Write out the full listing exactly as given, minus the images.

-- Supplied material --
************
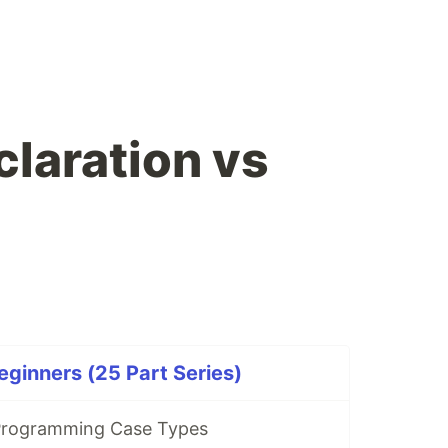
claration vs
eginners (25 Part Series)
rogramming Case Types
************
-- Result --
claration vs
eginners (25 Part Series)
rogramming Case Types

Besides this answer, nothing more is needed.